The Shariah law amendment read, “The courts shall not look to the legal precepts of other nations or cultures. Specifically, the courts shall not consider international law or Shariah law.”
Rex Duncan, Oklahoma’s state representative wrote the amendment as a “pre-emptive strike” against Shariah law. Awad argued that the amendment could profoundly change his life and the lives of other Muslims.
After the ruling, Awad stated, “This is an important reminder that the Constitution is the last line of defense against a rising tide of anti-Muslim bigotry in our society, and we are pleased that the appeals court recognized that fact.”
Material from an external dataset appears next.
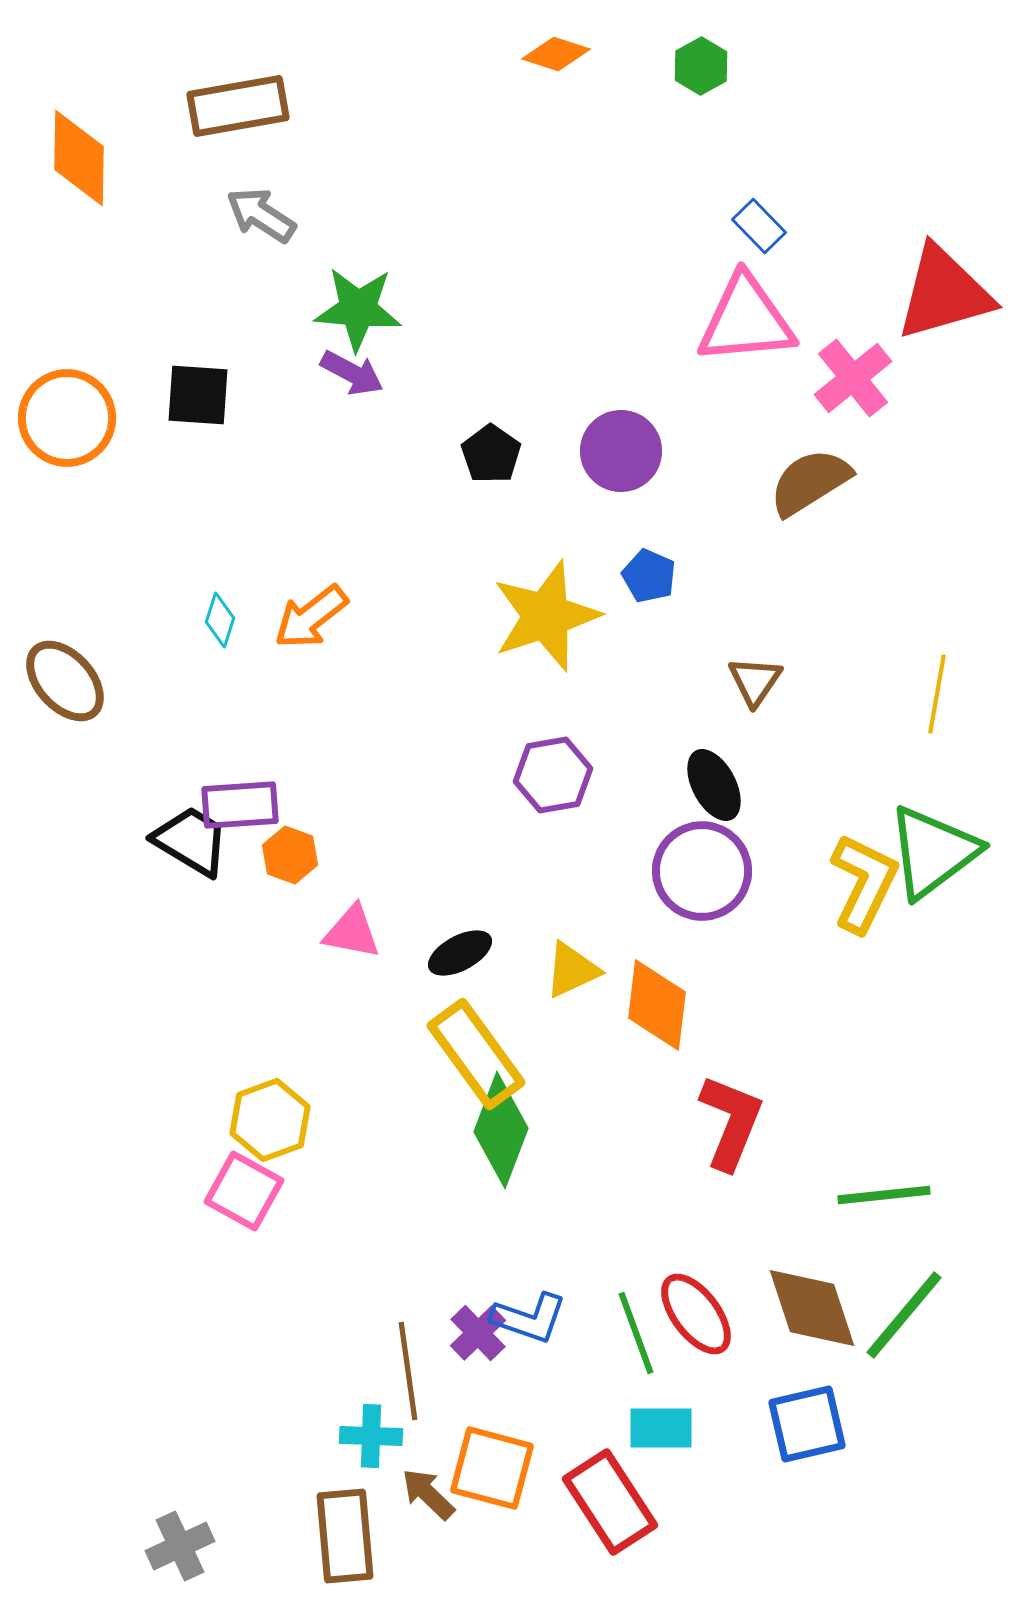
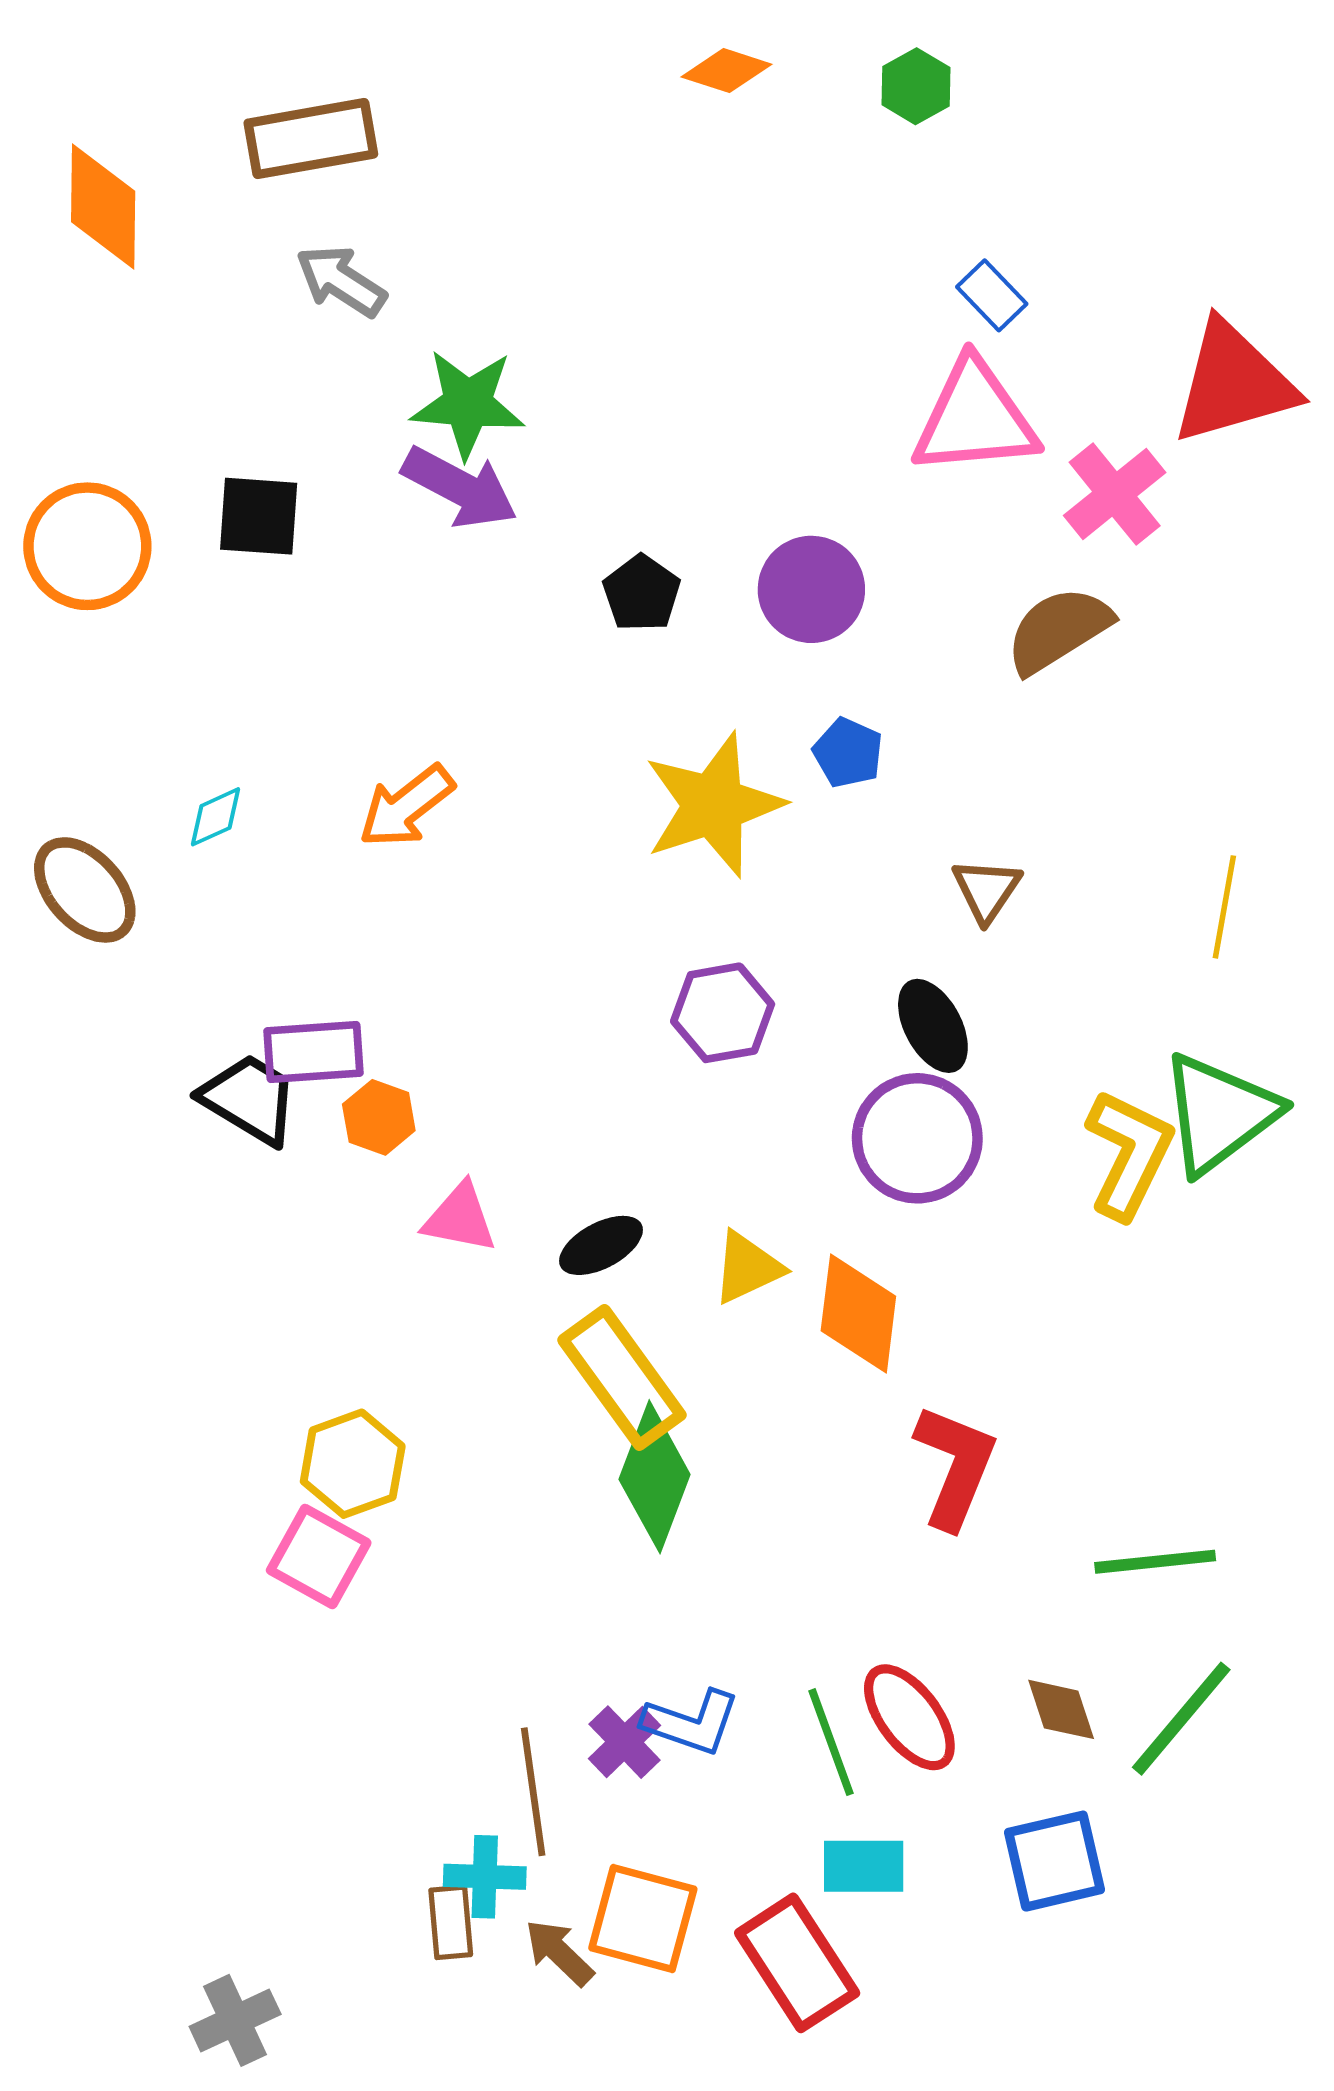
purple arrow: (352, 373) -> (460, 487), size x1.4
cyan diamond: (220, 620) -> (215, 817), moved, turned 48
brown diamond: (812, 1308) -> (1061, 1709), size x0.6
brown rectangle: (345, 1536) -> (451, 1922), moved, size x0.6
According to reports, there are currently over 20 movements to enact legislation banning Shariah law. The decision by the court reads in part, “We conclude that Mr. Awad’s allegation-that the proposed state amendment expressly condemns his religions and exposes him and other Muslims in Oklahoma to disfavored treatment-suffices to establish the kind of direct injury-in-fact necessary to create Establishment Clause standing…”
Attorney Gadeir Abbas, Awad’s co-counsel, told reporters, “Today’s ruling is a victory for the Constitution and for the right of all Americans to freely practice their faith.”